Pour l’honneur des Gilets jaunes. Tel est le titre d’un petit (par la taille) ouvrage de Yannick Jaffré (à commander ici pour soutenir l’auto-édition) ainsi présenté :

« Baroud d’honneur ou répétition générale ? Dernier feu français désormais éteint ou tocsin d’un grand ressaisissement ? Impossible, quoi qu’il en soit, de réduire les Gilets jaunes à un épisode critique vite surmonté. Ce serait oublier la violence de sa magnitude. Méprisés autant que craints par leurs ennemis naturels, les Gilets jaunes ont dérouté jusqu’à certains de leurs soutiens patriotes. Ce livre coup de poing rétablit ce soulèvement dans son rang historique. Mesurant la grandeur sociale, politique et nationale de ce mouvement, la nature de ses ennemis – macronisme, « boomerocratie », gauchisme – mais aussi ses propres failles internes, Yannick Jaffré lui rend un hommage philosophique soutenu par un style nerveux »

On ne peut que vous recommander de le lire. Et c’est pourquoi nous avons interrogé son auteur, pour en discuter.

Breizh-info.com : Pouvez vous vous présenter à nos lecteurs ?

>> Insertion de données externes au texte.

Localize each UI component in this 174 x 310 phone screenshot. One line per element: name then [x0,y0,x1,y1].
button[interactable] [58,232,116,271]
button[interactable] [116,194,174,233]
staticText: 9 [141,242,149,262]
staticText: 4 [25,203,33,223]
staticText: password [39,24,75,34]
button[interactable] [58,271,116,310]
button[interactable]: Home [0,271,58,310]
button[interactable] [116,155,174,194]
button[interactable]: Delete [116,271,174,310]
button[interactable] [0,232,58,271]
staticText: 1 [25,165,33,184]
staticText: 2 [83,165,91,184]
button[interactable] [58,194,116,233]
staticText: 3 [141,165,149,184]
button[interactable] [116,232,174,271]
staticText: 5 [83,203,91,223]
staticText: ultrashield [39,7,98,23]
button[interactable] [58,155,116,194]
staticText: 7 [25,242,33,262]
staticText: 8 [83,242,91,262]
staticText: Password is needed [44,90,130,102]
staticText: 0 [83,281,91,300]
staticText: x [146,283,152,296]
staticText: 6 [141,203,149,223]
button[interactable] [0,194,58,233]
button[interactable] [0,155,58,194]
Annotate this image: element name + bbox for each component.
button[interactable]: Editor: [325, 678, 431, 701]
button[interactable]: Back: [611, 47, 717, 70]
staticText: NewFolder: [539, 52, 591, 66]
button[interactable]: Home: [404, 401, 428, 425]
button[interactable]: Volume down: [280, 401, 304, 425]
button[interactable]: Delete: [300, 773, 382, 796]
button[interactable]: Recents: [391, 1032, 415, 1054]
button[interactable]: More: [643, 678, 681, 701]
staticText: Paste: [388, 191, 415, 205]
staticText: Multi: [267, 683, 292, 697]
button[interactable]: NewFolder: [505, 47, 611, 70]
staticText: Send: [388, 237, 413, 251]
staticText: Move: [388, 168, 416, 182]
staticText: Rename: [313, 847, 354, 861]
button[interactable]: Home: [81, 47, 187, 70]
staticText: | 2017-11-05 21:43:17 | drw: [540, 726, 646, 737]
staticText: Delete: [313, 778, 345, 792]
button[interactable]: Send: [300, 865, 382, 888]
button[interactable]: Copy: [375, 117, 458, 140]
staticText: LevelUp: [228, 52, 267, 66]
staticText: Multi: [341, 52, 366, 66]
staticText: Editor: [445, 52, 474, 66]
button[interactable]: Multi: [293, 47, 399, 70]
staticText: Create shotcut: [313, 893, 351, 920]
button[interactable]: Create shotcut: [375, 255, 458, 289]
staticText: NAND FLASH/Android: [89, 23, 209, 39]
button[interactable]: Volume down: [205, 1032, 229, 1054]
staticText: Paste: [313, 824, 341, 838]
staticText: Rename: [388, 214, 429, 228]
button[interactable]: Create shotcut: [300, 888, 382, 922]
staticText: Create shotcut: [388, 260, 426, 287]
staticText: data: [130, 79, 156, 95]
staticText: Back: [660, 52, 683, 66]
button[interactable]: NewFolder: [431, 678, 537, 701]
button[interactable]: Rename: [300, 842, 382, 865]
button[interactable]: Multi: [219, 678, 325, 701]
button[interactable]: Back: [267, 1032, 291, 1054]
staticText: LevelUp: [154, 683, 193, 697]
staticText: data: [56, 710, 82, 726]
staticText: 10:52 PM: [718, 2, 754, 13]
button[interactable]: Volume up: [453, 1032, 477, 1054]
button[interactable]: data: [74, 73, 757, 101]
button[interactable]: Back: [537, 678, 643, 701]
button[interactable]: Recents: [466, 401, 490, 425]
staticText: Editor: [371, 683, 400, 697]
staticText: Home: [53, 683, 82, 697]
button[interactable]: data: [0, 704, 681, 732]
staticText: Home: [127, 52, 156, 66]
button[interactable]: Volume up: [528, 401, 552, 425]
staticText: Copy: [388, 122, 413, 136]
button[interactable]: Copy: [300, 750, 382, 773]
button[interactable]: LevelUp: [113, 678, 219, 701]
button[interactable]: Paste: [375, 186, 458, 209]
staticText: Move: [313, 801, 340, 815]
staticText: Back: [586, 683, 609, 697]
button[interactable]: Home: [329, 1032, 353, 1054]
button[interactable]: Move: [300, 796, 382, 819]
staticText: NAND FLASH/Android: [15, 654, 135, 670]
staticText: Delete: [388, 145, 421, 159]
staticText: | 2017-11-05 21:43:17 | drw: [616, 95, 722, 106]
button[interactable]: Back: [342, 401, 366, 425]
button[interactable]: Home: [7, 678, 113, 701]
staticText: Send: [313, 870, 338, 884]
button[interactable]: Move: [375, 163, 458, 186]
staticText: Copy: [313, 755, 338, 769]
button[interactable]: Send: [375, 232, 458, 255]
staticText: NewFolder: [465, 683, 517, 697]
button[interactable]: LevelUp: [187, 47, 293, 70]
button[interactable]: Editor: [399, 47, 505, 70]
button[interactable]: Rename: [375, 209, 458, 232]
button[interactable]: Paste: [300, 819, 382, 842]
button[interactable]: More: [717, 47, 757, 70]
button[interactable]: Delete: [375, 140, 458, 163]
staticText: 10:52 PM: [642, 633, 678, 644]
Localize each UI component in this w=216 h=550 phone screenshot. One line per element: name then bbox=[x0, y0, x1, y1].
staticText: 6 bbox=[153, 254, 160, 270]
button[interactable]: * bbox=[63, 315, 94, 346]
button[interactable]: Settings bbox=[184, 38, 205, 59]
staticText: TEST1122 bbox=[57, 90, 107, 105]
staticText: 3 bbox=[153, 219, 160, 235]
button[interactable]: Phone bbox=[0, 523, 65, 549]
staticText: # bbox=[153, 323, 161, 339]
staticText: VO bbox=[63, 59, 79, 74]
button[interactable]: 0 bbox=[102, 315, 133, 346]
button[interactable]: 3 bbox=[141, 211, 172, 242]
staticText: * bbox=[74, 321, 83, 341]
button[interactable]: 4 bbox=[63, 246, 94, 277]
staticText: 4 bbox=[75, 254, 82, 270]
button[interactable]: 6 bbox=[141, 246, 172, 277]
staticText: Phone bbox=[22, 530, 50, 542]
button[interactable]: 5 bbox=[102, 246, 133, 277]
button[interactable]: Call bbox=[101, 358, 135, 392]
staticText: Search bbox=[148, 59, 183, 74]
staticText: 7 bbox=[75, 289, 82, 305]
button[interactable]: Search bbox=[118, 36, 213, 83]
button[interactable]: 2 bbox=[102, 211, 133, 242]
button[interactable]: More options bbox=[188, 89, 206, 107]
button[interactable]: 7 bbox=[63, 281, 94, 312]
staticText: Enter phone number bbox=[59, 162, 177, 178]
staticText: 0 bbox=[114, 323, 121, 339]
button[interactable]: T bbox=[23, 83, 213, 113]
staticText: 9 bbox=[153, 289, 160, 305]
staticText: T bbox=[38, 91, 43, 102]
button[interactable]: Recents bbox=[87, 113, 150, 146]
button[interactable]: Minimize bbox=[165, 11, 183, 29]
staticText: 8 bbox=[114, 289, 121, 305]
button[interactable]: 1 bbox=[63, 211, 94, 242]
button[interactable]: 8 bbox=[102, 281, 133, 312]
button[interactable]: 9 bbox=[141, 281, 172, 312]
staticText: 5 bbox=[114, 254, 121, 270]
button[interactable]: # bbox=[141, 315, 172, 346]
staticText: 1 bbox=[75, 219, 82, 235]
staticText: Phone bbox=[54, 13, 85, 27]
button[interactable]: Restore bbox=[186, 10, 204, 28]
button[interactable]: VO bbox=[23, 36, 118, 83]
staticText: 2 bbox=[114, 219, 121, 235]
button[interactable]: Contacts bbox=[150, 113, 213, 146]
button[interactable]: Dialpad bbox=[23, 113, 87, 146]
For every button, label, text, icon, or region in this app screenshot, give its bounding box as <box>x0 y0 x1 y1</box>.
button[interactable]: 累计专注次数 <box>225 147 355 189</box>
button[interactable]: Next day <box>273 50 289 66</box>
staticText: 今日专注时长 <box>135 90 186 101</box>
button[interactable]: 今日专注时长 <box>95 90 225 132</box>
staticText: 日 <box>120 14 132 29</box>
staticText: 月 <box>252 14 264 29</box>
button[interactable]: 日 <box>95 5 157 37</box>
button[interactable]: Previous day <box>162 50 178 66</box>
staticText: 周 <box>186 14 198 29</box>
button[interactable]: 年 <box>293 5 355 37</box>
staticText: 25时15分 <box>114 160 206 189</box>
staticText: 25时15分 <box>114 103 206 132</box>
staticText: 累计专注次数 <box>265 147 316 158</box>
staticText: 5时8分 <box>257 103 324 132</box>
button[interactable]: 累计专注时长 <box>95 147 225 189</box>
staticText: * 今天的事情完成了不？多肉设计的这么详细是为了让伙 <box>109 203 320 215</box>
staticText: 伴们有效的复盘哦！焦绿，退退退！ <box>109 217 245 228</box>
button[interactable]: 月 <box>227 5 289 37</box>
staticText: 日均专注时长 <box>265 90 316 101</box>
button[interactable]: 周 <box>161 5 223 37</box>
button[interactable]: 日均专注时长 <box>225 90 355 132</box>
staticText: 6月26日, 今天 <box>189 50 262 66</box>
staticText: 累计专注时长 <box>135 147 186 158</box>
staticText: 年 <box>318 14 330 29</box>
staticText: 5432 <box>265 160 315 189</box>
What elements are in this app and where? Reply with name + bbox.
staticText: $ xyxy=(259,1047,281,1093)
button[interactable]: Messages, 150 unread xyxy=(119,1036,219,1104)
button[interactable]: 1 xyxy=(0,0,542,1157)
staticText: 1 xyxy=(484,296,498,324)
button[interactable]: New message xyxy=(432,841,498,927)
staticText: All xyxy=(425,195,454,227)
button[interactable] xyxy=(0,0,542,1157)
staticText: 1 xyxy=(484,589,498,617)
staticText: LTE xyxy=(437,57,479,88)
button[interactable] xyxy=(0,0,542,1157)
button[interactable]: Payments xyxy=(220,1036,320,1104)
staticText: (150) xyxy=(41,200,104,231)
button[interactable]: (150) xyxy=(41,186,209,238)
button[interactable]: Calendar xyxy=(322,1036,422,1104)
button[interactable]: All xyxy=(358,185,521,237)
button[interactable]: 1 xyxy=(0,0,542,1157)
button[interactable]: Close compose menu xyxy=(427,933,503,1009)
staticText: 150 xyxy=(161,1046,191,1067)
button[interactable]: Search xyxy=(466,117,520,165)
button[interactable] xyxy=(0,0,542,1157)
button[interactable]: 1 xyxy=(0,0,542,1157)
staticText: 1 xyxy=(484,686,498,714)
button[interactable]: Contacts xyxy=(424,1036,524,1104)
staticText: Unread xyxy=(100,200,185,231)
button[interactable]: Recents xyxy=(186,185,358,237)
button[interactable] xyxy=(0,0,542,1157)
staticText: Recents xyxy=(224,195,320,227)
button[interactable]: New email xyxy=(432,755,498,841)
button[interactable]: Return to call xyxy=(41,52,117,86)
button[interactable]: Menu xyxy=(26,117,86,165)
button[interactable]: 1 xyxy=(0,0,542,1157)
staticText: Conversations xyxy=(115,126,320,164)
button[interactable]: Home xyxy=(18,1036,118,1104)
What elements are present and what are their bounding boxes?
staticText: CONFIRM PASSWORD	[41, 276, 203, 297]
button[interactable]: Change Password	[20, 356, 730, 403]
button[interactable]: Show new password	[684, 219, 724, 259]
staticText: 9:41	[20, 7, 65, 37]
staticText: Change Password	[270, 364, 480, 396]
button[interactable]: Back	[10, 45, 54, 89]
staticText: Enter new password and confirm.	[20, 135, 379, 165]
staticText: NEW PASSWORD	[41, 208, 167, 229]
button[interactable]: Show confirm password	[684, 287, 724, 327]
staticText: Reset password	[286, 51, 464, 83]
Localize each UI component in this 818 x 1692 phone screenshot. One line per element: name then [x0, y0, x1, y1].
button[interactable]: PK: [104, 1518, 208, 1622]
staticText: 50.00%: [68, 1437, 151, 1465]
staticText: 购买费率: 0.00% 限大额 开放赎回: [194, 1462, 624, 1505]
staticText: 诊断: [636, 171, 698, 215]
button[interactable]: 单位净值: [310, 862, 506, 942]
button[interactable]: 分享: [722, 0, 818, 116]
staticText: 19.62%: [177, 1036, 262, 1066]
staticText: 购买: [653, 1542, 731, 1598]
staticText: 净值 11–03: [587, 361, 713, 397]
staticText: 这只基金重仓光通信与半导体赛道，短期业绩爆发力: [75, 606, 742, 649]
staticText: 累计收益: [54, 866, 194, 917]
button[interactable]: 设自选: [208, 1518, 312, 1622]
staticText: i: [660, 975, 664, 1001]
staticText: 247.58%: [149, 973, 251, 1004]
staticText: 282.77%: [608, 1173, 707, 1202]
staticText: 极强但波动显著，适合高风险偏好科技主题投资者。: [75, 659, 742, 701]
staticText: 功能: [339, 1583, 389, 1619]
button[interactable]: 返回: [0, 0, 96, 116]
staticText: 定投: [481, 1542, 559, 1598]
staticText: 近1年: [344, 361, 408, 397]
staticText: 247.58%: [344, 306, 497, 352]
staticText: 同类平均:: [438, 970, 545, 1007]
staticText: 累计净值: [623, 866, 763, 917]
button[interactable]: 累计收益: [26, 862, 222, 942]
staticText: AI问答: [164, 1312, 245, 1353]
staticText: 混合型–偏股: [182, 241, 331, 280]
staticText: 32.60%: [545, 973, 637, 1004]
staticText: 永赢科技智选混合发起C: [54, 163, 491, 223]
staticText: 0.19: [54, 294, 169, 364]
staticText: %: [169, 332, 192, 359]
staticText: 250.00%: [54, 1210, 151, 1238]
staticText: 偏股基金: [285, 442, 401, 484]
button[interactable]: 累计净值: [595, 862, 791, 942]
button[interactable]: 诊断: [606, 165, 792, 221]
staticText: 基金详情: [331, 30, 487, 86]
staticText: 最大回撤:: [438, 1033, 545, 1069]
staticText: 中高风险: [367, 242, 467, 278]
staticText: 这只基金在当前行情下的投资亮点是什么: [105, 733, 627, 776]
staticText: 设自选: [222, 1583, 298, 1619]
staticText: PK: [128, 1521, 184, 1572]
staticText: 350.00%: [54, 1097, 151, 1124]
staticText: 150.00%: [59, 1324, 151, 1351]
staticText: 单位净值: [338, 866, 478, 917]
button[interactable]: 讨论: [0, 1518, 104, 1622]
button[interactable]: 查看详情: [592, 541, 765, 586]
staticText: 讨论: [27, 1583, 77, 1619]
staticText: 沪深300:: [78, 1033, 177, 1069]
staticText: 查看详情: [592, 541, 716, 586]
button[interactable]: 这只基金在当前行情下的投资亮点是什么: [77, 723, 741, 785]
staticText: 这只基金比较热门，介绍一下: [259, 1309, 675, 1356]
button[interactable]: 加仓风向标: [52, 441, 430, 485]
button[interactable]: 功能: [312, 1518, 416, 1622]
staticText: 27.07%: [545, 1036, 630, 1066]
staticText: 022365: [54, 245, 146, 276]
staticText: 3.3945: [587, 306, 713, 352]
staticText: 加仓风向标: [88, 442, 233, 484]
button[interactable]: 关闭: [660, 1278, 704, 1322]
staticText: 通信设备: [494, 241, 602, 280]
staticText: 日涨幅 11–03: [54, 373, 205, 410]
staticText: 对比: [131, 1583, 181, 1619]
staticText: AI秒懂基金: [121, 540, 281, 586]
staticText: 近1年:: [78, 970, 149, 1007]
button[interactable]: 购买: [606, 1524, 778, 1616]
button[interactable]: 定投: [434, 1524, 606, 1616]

Yannick Jaffré : Breton du côté maternel, j’ai grandi à Nantes, y ai commencé des études de philosophie poursuivies à Strasbourg et Paris. J’ai ensuite enseigné en lycée public à Marseille, Grande-Synthe, puis à Lyon depuis près de vingt ans. Au plan politique, j’ai contrarié mon gauchisme de grande jeunesse et rejoint, avec Chevènement, la gauche patriote à la fin des années 1990. J’y milite jusqu’au référendum de 2005, par intermittences compte tenu des palinodies tactiques de son chef. Je me rapproche ensuite à partir de 2011 du Front National emmené par Marine Le Pen où, plume régulière, je fonde et préside le Collectif Racine des enseignants patriotes. Je m’en éloigne en 2016, compte encore tenu du niveau dirigeant et de mes propres limites « socio-diplomatiques ». Essayiste, polémiste, j’ai publié de nombreux articles philosophico-politiques et, russophone et russophile, deux ouvrages d’intérêt commun entre la France et la Russie, Vladimir Bonaparte Poutine, Essai sur la naissance des républiques, en 2014, et Paris-Moscou, Aller simple contre le féminisme, en 2021. Depuis, je m’efforce encore de faire honneur, en nationaliste, aux lettres françaises.

Breizh-info.com : Tout d’abord, pourquoi avez-vous fait, contrairement à vos anciennes productions, le choix de l’auto édition ?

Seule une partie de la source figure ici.